What's needed to build Reporter's Notebook
To build something like this, we'd need:
- A developer and a designer.
- Funding to pay for development, design, servers and business development. (I'd estimate $200,000).
- News organizations who would be willing to embrace a radical product like this, getting buy-in from the entire newsroom. Run a 6-month experiment at each
site, and study what works and why.
The first two challenges are relatively easy. The third (IMHO) is astronomically difficult.
I attached a couple of quick PDFs with some wireframe images. Let me know if that works.
A few words about the culture challenge
Luke Stengel adds:
Journalists are a funny bunch. They're still largely operating like they did in the 1970s... fiercely independent reporters, all playing out Woodward and Bernstein fantasies of getting The Big Scoop. There's no collaboration with the public... heck, there's very little collaboration inside the newsroom itself.
The San Jose Mercury News has this big moat that circles most of the newsroom: http://bit.ly/PliCYO. I'm sure you've seen it; it's really comical. I'd joke it was to keep the readers out.
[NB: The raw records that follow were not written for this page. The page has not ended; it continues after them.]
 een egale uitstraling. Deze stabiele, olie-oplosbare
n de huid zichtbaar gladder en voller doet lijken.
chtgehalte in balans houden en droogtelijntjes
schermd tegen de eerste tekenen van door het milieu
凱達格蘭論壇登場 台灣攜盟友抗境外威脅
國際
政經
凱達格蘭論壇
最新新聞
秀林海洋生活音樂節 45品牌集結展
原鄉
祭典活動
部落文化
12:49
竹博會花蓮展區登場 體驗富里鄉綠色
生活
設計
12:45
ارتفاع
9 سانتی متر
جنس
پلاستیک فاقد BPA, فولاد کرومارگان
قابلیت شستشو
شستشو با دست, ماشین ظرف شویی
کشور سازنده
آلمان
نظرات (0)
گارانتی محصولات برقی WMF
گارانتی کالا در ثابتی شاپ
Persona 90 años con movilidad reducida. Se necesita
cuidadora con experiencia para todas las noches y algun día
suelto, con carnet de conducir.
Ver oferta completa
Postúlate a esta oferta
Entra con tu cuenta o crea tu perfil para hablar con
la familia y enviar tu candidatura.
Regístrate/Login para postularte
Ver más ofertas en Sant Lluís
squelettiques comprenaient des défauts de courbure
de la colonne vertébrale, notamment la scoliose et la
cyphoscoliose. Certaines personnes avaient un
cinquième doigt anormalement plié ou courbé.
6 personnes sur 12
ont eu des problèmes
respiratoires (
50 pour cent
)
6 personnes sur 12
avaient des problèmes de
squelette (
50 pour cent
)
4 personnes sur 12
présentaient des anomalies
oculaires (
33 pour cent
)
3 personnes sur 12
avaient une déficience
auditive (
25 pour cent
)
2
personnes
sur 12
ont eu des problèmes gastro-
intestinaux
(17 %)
Making journalism exclusive is totally a product of our professional culture. The problem is, the world is no longer a linear place... the Internet has fundamentally changed people's expectations of information. They want transparency, honesty and accountability. They want to be able to reach their reporters (you'd be surprised how many newspaper websites still don't list their reporters' email addresses and phone numbers). It's daunting every time I call a newsroom with a tip... and I used to be a reporter. I can only imagine how frightening it is for the average reader.
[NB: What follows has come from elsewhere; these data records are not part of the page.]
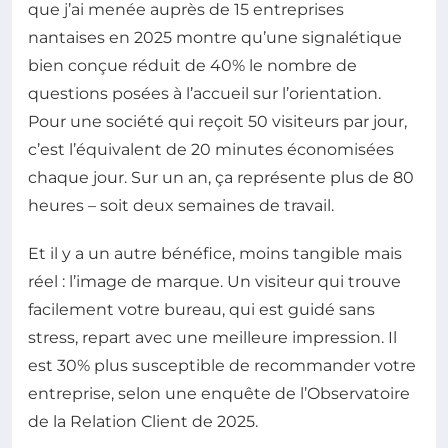
que j’ai menée auprès de 15 entreprises
nantaises en 2025 montre qu’une signalétique
bien conçue réduit de 40% le nombre de
questions posées à l’accueil sur l’orientation.
Pour une société qui reçoit 50 visiteurs par jour,
c’est l’équivalent de 20 minutes économisées
chaque jour. Sur un an, ça représente plus de 80
heures – soit deux semaines de travail.
Et il y a un autre bénéfice, moins tangible mais
réel : l’image de marque. Un visiteur qui trouve
facilement votre bureau, qui est guidé sans
stress, repart avec une meilleure impression. Il
est 30% plus susceptible de recommander votre
entreprise, selon une enquête de l’Observatoire
de la Relation Client de 2025.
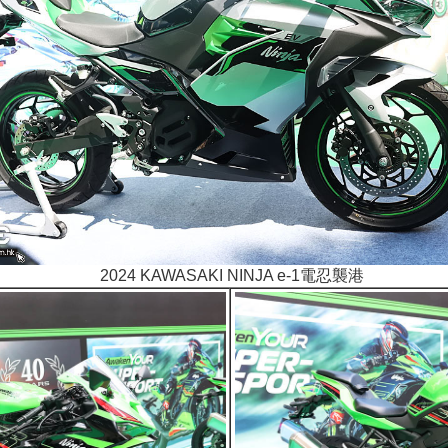
2024 KAWASAKI NINJA e-1電忍襲港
If I had some extra time and resources, I'd build Reporter's Notebook just to throw it out there as an uncomfortable conversation starter among reporters. I feel like it would challenge us to consider:
(1) Why don't we share a list of the articles we're working on with our competitors?
(2) Why should't the public know what we're working on?
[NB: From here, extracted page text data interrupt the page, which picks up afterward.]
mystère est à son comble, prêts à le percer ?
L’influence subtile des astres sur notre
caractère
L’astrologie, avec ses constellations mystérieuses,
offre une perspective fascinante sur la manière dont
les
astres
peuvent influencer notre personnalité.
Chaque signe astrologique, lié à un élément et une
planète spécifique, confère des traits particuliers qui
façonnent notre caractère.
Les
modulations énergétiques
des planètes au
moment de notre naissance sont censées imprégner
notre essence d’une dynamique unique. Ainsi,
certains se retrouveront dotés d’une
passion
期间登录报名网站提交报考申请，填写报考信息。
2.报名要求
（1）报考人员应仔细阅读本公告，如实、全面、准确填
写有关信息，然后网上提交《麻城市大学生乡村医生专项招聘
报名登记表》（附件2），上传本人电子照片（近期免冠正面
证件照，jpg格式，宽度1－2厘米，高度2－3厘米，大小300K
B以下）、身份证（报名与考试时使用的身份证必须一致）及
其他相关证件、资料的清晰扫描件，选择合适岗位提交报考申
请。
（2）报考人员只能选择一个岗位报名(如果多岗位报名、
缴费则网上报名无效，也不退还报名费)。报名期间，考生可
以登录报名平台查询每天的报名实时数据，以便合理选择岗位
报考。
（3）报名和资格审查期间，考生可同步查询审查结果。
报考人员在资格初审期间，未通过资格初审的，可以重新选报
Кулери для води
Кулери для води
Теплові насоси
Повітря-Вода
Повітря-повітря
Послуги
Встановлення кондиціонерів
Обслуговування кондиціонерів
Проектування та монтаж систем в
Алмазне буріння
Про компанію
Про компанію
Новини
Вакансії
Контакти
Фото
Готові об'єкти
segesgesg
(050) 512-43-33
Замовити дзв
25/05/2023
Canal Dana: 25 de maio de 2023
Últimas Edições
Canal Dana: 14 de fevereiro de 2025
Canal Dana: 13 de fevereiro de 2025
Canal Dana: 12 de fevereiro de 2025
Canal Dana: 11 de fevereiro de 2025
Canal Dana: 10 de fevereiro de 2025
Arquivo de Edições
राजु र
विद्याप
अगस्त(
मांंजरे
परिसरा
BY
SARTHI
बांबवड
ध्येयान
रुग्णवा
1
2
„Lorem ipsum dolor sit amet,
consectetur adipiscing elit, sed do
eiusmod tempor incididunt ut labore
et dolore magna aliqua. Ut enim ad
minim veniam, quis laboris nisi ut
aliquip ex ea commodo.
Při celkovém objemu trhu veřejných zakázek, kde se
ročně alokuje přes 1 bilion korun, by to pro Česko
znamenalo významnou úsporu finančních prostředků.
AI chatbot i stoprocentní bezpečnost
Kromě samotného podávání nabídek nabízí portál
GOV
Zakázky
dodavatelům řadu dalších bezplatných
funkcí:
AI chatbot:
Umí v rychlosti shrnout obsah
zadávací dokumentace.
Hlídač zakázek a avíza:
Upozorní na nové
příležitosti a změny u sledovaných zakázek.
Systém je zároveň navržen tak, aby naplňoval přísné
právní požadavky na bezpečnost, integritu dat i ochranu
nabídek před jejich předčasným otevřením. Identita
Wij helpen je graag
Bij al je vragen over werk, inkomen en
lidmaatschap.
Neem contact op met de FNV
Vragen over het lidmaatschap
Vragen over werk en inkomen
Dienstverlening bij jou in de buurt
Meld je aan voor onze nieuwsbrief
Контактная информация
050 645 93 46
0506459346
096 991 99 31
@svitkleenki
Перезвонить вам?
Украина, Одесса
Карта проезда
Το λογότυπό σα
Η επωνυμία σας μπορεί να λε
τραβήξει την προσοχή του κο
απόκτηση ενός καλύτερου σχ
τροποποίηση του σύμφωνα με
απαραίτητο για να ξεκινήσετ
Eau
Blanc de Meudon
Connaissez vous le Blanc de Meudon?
(3) Why shouldn't the public listen to our interviews?
(4) Is the completed article still a valuable unit?
I'd argue that 90 percent of the stuff the average suburban newspaper in a two-paper town produces is not exclusive. It's the supermarket fire, the City Council meeting, the transportation grant the city's getting for restriping the roads downtown, etc. I'd argue if the public got more involved in how the sausage gets made, they'd care more about the final product. Too often, the only readers we know about are the gadflies we ignore. We record 10-minute interviews with well-connected sources, but use one quote and throw the rest away. Why not archive those interviews, and show the public the types of questions we ask the gatekeepers? Finally, I think the 800-word, completed and edited article as the product is an antiquated way of valuing our work. I think the process is immensely valuable... as is everything that gets left on the cutting room floor.